##### The data #####
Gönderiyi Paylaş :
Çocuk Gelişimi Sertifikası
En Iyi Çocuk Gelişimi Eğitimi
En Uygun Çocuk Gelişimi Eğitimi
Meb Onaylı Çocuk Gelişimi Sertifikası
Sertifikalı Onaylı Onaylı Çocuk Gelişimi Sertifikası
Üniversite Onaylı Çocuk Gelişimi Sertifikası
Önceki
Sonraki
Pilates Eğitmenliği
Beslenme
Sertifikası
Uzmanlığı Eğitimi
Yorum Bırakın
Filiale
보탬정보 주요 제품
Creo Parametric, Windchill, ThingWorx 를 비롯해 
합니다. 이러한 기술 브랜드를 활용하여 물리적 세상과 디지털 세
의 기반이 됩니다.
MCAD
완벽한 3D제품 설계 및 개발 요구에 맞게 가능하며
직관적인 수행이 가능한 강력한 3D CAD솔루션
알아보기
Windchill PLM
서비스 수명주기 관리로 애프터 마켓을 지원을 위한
#####
##### The data #####
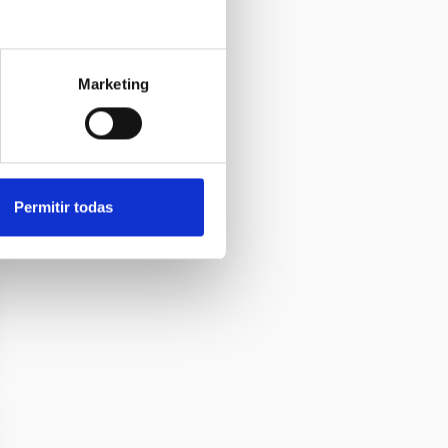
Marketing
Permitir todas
#####
##### The data #####
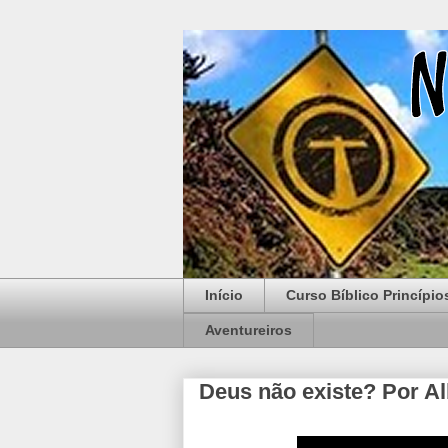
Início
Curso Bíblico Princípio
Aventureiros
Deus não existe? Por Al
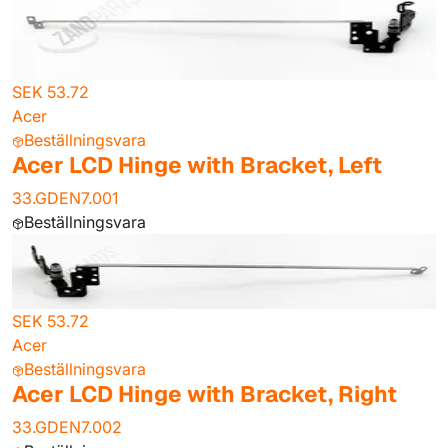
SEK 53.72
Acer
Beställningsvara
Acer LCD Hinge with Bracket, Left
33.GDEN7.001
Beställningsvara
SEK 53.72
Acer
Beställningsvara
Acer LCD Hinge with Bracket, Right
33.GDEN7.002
#####
If a line above holds the word "Hinge", count it; then say how many such lines there are and nothing else.

Response to this exercise:
2